𝗖𝗿𝗮𝗻𝘀-𝗠𝗼𝗻𝘁𝗮𝗻𝗮, 𝗹’𝗶𝗻𝗻𝗼𝗺𝗺𝗮𝗯𝗹𝗲 𝗵é𝗰𝗮𝘁𝗼𝗺𝗯𝗲 𝗱’𝘂𝗻 𝗽𝗿𝗲𝗺𝗶𝗲𝗿 𝗷𝗼𝘂𝗿 𝗱𝗲 𝟮𝟬𝟮𝟲 par Belinda Ibrahim

crans-montana

En ce premier jour de l’an, il n’y avait rien de plus insoutenable que les images qui circulaient de la tragédie de Crans-Montana.
Des mineurs dans un bar-discothèque, une foule qui se bouscule non pour porter secours mais pour obtenir le meilleur angle de prise de vue. Pendant que certains appellent à l’aide, d’autres filment, à de rares exceptions près, quand un ou deux hommes ont brisé une vitre pour sauver une victime qui frappait de l’intérieur.
La scène dit quelque chose de plus large : un monde façonné par les réseaux sociaux et la quête de quelques secondes de visibilité, au point d’effacer toute lucidité face au danger. Derrière l’écran, le drame se joue en temps réel : on crie, on se pousse, on « wesh », on enregistre l’impensable sans mesurer les conséquences. Alors que chaque seconde est cruciale. Combien de jeunes ont péri ou ont mis leur vie en péril, préférant documenter la catastrophe plutôt que réagir ?

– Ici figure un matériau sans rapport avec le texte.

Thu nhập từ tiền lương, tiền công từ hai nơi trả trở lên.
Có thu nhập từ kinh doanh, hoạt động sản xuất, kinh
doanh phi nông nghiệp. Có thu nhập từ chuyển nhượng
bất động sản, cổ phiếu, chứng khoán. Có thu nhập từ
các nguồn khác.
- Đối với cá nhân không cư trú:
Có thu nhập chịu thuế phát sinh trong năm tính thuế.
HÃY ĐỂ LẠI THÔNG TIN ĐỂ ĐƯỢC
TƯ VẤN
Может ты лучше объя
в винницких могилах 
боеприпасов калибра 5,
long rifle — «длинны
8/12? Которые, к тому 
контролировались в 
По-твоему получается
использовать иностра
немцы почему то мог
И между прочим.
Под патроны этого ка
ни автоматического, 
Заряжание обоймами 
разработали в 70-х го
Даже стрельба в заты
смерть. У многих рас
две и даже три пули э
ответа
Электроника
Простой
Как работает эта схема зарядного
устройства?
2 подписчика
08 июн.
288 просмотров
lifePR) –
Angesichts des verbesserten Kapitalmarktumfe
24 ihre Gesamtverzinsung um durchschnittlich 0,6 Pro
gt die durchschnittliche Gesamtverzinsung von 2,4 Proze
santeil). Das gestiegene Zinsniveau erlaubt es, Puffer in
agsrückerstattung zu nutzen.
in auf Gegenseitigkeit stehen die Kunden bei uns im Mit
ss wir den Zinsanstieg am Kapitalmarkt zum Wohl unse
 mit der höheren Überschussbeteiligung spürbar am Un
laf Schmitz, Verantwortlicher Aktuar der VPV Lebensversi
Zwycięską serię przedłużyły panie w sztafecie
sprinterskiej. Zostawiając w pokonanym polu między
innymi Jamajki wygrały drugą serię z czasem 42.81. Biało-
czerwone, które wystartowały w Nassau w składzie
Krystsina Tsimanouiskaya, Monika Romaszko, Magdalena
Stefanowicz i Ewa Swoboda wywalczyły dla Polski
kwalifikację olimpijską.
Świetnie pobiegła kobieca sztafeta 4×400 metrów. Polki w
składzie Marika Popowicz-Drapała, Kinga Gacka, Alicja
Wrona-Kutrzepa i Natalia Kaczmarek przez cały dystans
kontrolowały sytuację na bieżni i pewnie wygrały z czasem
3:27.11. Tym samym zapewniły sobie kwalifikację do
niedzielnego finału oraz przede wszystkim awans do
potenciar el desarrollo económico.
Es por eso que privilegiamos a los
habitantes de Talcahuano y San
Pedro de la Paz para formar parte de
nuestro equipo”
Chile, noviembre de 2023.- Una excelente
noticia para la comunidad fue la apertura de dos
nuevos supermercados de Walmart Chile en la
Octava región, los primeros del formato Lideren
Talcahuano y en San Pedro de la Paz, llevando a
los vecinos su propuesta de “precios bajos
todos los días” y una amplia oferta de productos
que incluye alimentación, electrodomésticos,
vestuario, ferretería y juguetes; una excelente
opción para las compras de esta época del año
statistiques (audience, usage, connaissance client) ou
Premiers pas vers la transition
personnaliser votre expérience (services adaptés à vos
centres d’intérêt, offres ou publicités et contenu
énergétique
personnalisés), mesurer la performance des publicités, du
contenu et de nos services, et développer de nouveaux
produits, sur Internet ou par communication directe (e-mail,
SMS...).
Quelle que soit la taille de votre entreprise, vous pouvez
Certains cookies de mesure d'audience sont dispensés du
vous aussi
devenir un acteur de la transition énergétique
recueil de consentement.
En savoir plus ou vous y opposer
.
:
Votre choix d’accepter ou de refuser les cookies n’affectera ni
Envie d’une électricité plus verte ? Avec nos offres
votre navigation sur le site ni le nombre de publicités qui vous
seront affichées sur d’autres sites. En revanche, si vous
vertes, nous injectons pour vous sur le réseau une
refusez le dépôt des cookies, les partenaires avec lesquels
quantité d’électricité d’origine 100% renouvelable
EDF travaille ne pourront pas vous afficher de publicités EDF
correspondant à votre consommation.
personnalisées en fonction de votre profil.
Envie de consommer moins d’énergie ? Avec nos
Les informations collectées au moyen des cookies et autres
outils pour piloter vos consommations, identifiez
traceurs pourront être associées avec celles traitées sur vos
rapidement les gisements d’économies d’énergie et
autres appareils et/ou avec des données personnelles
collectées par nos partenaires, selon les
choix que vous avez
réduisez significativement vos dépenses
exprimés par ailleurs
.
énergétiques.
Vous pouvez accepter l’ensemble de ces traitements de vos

En tant que parent, on a tous connu à tout moment de notre vie cette attente fébrile : guetter un message, se rassurer en se disant qu’il ou elle est jeune et qu’il faut bien les laisser vivre, malgré la boule au ventre. On leur a répété de faire attention, on les a abreuvés de conseils, puis on les a laissés partir. Comment alors imaginer l’angoisse intolérable de celles et ceux qui attendent encore des nouvelles de leurs enfants ?

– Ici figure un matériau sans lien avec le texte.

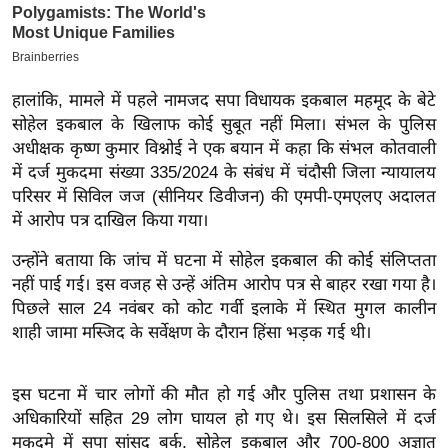
इ
म
ई
हालांकि, मामले में पहले नामजद सपा विधायक इकबाल महमूद के बेटे
-
सोहेल इकबाल के खिलाफ कोई सुबूत नहीं मिला। संभल के पुलिस
पे
अधीक्षक कृष्ण कुमार विश्नोई ने एक बयान में कहा कि संभल कोतवाली
प
में दर्ज मुकदमा संख्या 335/2024 के संबंध में चंदौसी जिला न्यायालय
र
परिसर में सिविल जज (सीनियर डिवीजन) की एमपी-एमएलए अदालत
मि
में आरोप पत्र दाखिल किया गया।
सा
उन्होंने बताया कि जांच में घटना में सोहेल इकबाल की कोई संलिप्तता
ल
नहीं पाई गई। इस वजह से उन्हें अंतिम आरोप पत्र से बाहर रखा गया है।
पिछले साल 24 नवंबर को कोट गर्वी इलाके में स्थित मुगल कालीन
बे
शाही जामा मस्जिद के सर्वेक्षण के दौरान हिंसा भड़क गई थी।
मि
सा
इस घटना में चार लोगों की मौत हो गई और पुलिस तथा प्रशासन के
ल
अधिकारियों सहित 29 लोग घायल हो गए थे। इस सिलसिले में दर्ज
श
मुकदमे में सपा सांसद बर्क, सोहेल इकबाल और 700-800 अज्ञात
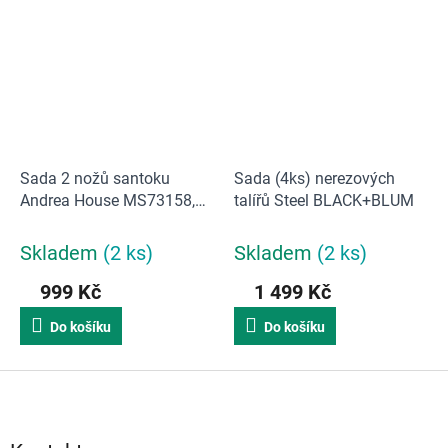
Sada 2 nožů santoku
Sada (4ks) nerezových
Andrea House MS73158,
talířů Steel BLACK+BLUM
2ks | nerez
Skladem
(2 ks)
Skladem
(2 ks)
999 Kč
1 499 Kč
Do košíku
Do košíku
Z
á
p
a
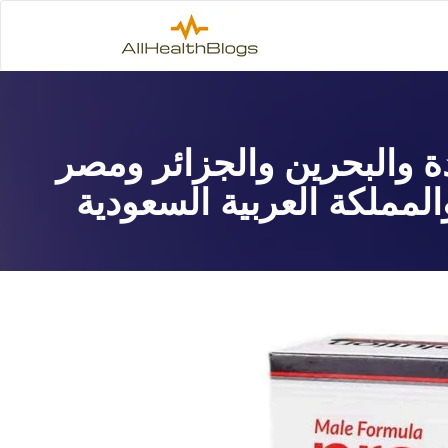
لعربية المتحدة والبحرين والجزائر ومصر
لمملكة العربية السعودية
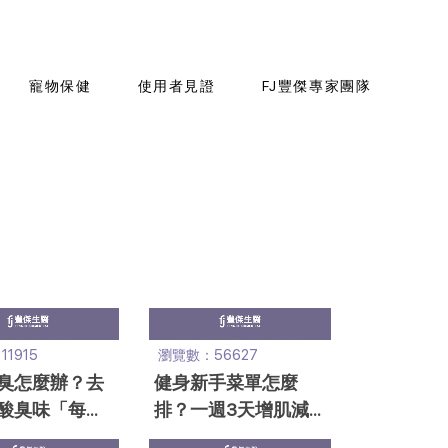
寵物保健
使用者見證
FJ豐傑專家團隊
1915
瀏覽數：56627
臭怎麼辦？去
健身新手菜單怎麼
酸臭味「每天
排？一週3天增肌減
」最有效！
脂計畫，新手入門必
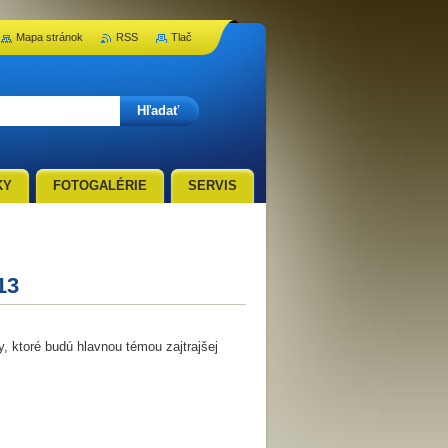
Mapa stránok
RSS
Tlač
KY
FOTOGALÉRIE
SERVIS
13
 ktoré budú hlavnou témou zajtrajšej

Dans une telle tragédie, où chaque seconde comptait, il aurait fallu briser les vitres de l’extérieur, libérer le plus grand nombre possible de cet enfer. Car c’était un enfer, au sens plein du terme. Voir circuler les avis de recherche, lire les messages de parents sans nouvelles, savoir que les médecins légistes spécialisés dans les grands brûlés auront tant à faire… tout cela (me) tétanise. Certes, notre région du monde est accablée de malheurs à gérer, mais comme je l’écrivais déjà au moment du décès de Ziad Rahbani, ma fenêtre de respiration est essentiellement ouverte sur le monde occidental. Je m’y inscris, farouchement. Et ce drame m’a rappelé celui du Bataclan –  à ceci près que la mort, cette fois, venait de l’intérieur.

Comment expliquer une telle défaillance ? Des systèmes de sécurité inexistants ? Des sorties de secours inaccessibles ? L’absence d’un dispositif anti-incendie capable de se déclencher immédiatement dans ce qui s’est transformé en un tombeau des plus cruels. Scènes apocalyptiques. Jeunes et moins jeunes en état de choc avancé. Les pompiers ont pleuré. De rage. D’effroi. Non ce n’était pas un film d’horreur, mais la réalité “ filmée” “ documentée” de ce siècle de l’exposition démesurée sur les RS.
Jusqu’où l’inconscience collective, doublée de la fascination pour l’image et la visibilité sur les réseaux sociaux, mènera-t-elle ce monde ? Je n’ai, sincèrement, pas de réponses. Mes pensées, mes prières vont vers les proches, et vers toutes celles et ceux, victimes directes ou indirectes, du drame qui s’est déroulé aux premières heures du 1er janvier à #Crans_Montana.